After seeing the news today, Ms McKnight was relieved to see the turnaround by the UK Government.
“We are finally going to get the results that we have worked so hard for, and I am feeling so happy,” she said.
GCSE students who were due to collect their results this Thursday will see their results based on their teachers’ predictions.
Alicia Fernandes, 16, described the relief she felt at hearing this news.
“We have worked extremely hard over the last two to three years and our teachers know us, how we've progressed and the grades that we deserve to get, which is something that the algorithm would've never been able to match,” she said.
“Although it was said that the teacher's predictions were inflated, I think that they're qualified professionals who should be listened to and trusted instead of being ignored, especially after all the work they've put into giving us our predicted grades.”
“That's why I prefer the new method over the algorithm that would've unfairly downgraded and put most students at a disadvantage.”
Meanwhile 16-year old, James Rosado said: “I feel relieved about the UK Government's decision to base our GCSE results on teachers' predicted grades.”
“I believe this is much fairer as our teachers have been with us throughout the two years’ of study and realistically know what we are capable of, unlike an algorithm.”
“I personally agree that I would have achieved the grades I have been predicted because they have been based on evidence such as mock results and class assessments.”
“I believe this is the best method the Government could have used, considering the limited time frame, however I am concerned about the potential discrimination my year could face from future employers as some perceive teachers' predicted grades to be too lenient.”
“At the end of the day, I think more trust should be afforded to teachers who know their student's better than anyone else.
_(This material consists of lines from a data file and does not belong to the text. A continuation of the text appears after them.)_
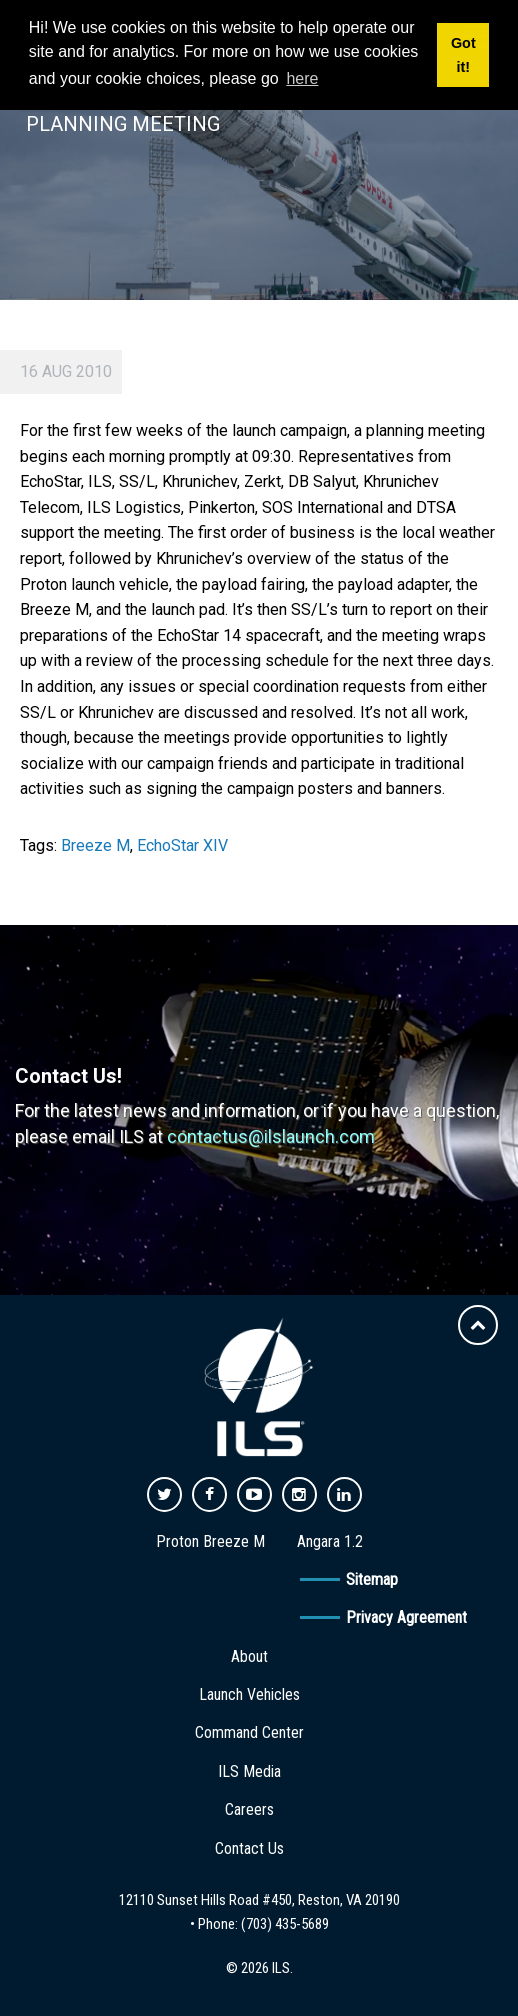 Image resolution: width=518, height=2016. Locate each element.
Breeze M (95, 845)
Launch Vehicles (249, 1694)
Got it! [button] (463, 55)
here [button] (302, 78)
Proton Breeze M (210, 1541)
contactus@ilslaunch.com (271, 1136)
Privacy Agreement (406, 1617)
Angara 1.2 (330, 1541)
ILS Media (249, 1771)
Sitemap (372, 1579)
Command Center (249, 1732)
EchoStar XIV (182, 845)
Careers (249, 1809)
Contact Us (249, 1848)
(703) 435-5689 (285, 1924)
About (249, 1656) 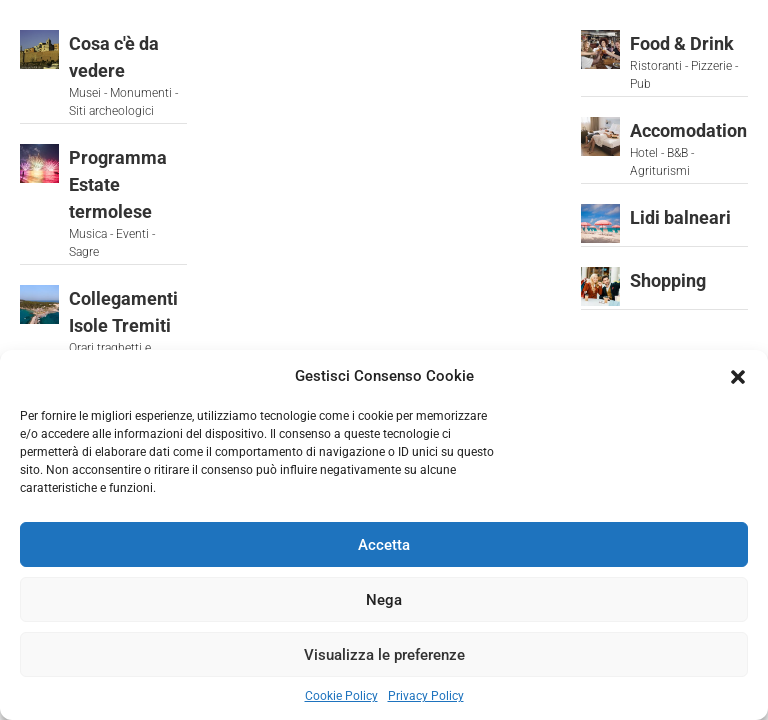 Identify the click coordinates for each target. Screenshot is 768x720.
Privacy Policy (426, 696)
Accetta (384, 545)
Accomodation (688, 130)
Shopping (668, 280)
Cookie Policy (341, 696)
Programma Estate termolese (118, 184)
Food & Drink (682, 43)
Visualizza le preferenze (384, 655)
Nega (384, 600)
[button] (738, 376)
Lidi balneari (680, 217) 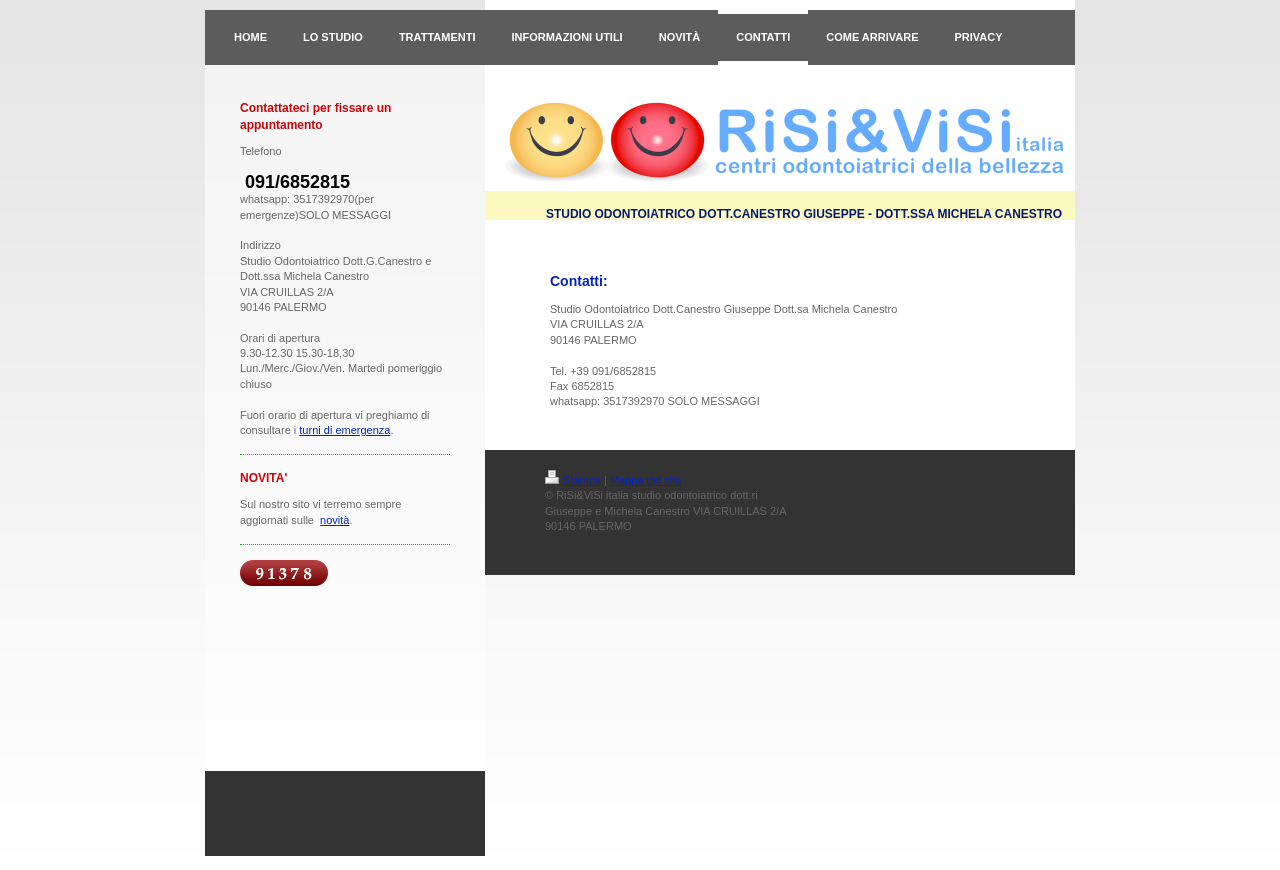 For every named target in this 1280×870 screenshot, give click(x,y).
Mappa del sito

Their predictions have been based on their professional judgement, which should ultimately be respected.”
“I am more relieved about the change as I trust my teachers judgement more than Ofqual's considering what already happened to GCSE's and A-Levels,” Oliver Cox, 16, said.
Meanwhile Roseanna Warne, 16, said she was very pleased and relieved with this last minute change.
“I believe these results will be the closest possible estimate as to what I would have achieved had the exams taken place as normal because they are based on evidence such as mock exam results and they will not be unfairly downgraded by an algorithm,” she said.
“I consider this decision to be the best one possible in this situation.”
“Our teachers have spent a lot of time and effort into giving us a fair grade which we deserve, they are the ones who know what we are capable of and so I believe their predicted grades are the fairest possible solution.”
The Government of Gibraltar welcomed the recognition by the UK Government of Centre Assessed Grades.
Chief Minister Fabian Picardo took to Twitter where he said: “Excellent news and fairer. We will now no longer see appeals pursued by distressed youngsters. I congratulate all our students on their final grades, awarded more fairly based on the assessments of teachers who know them better than a remote algorithm.”
In a statement, the Gibraltar Government said: “This is very good news for many students who felt hard done by with the grades originally awarded to them.”
“This has been a hard year for students, parents and educators. The experience with the initial A-Level was clearly going to get even worse with GCSEs.”
“This mechanism now ensures that students will now be awarded grades assessed by those closest to their work and with the deepest understanding of each student’s ability.”
“In Gibraltar, we will therefore no longer have to fund appeals or recognise the CAGs for the purposes of awarding the status of Gibraltar Scholars.”
“The Government now extends its congratulations to all A-Level students on the basis of their final grades which will now be the grades they were awarded by their teachers.”
“Her Majesty's Government of Gibraltar considers that this solution is a fairer and more equitable solution given the number of unfair situations which had come to the attention of the Government in the past days.”
Ofqual chairman, Roger Taylor, apologised for the “uncertainty and anxiety” caused by the fiasco.
“There was no easy solution to the problem of awarding exam results when no exams have taken place,” he said.
“Ofqual was asked by the Secretary of State to develop a system for awarding calculated grades, which maintained standards and ensured that grades were awarded broadly in line with previous years.”
“Our goal has always been to protect the trust that the public rightly has in educational qualifications.”
“But we recognise that while the approach we adopted attempted to achieve these goals, we also appreciate that it has also caused real anguish and damaged public confidence.”
“Expecting schools to submit appeals where grades were incorrect placed a burden on teachers when they need to be preparing for the new term and has created uncertainty and anxiety for students. For all of that, we are extremely sorry.”